Tenía 22 años y atravesaba una consecuencia previsible en su vida: la separación de su marido, al que se unió con poco más de 16 años, como una forma de evitar los ultrajes sexuales de su papá cada mañana, cuando la iba a despertar para llevarla a la escuela. Parecía asunto superado pero en la noche del 21 de septiembre de 2016, un enésimo episodio de violencia la resolvió a denunciar todo. Esa noche, le pidió a unos sobrinos que la acompañaran hasta la casa de sus padres pero su hermano, padre de los chicos, se enojó y atacó a los niños y también a ella. Pero lo peor fue cuando, al llegar a su casa, su padre también la castigó, lanzándola incluso contra un termotanque.
Fue la gota que rebalsó el vaso porque esa vez huyó a la carrera hasta la calle, llamó al 911 y a la denuncia por lesiones también sumó una acusación mucho más grave contra ese violento progenitor: los reiterados abusos sexuales.
En su denuncia, enumeró los detalles de esos manoseos que sucedían casi todas las mañanas, desde que tuvo 13 años y hasta que casi cumplió 16. Los psicólogos le informaron al juez del caso que la joven no mentía y que le habían detectado una importante carga de angustia y otros indicadores de las víctimas de abuso sexual.
Y entonces el albañil jubilado (tiene 69 años) quedó procesado pero no fue a la cárcel a causa de su diabetes y sus problemas al corazón, dijeron fuentes judiciales.
Así llegó a juicio en la Sala III de la Cámara Penal, donde siguió el consejo de su defensor Claudio Vera y se allanó a un juicio abreviado en vez de un debate común.
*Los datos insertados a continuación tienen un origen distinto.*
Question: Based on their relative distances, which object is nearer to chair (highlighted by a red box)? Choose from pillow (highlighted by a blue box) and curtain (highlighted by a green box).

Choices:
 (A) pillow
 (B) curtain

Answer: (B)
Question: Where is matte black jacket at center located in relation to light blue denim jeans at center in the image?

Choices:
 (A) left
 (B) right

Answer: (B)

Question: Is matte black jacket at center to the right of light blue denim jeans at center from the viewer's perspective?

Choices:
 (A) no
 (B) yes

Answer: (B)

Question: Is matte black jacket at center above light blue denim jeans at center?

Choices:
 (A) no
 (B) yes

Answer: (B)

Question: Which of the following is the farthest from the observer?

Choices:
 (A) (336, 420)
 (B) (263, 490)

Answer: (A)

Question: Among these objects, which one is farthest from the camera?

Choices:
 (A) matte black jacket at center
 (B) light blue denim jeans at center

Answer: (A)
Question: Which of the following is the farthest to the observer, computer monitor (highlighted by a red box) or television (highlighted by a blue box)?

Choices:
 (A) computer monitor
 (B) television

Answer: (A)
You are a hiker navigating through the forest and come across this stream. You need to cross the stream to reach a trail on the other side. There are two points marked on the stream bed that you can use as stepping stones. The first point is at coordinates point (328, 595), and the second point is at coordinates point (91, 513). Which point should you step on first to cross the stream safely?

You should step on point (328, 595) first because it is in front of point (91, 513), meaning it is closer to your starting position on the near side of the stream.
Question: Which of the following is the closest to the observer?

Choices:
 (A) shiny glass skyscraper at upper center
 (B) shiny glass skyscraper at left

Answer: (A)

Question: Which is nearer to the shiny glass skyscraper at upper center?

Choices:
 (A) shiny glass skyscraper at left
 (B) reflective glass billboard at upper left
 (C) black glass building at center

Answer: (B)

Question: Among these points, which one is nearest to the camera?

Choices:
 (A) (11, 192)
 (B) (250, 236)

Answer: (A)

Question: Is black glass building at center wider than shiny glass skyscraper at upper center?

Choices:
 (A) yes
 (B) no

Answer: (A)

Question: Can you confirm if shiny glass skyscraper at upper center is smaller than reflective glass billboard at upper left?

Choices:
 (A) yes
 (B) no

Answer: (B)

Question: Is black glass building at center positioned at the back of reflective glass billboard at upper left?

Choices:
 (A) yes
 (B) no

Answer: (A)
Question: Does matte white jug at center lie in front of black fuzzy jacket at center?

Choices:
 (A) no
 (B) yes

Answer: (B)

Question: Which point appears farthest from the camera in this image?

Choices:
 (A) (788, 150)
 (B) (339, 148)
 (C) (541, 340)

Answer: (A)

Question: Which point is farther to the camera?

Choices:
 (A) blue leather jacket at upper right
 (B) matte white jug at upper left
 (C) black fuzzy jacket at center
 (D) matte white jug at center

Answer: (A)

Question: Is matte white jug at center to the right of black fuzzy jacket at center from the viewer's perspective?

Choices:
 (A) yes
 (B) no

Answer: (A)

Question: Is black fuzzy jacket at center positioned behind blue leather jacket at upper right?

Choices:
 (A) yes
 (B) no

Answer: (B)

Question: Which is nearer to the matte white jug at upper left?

En ese acuerdo con el fiscal José Eduardo Mallea, aceptó ayer recibir 8 años y 5 meses de castigo por los abusos sexuales gravemente ultrajantes cometidos contra su propia hija.
Ahora, uno de los jueces del tribunal, Eugenio Barbera, deberá decidir si acepta o no el planteo y, de ser así, qué castigo imponer (nunca uno mayor) al confeso abusador.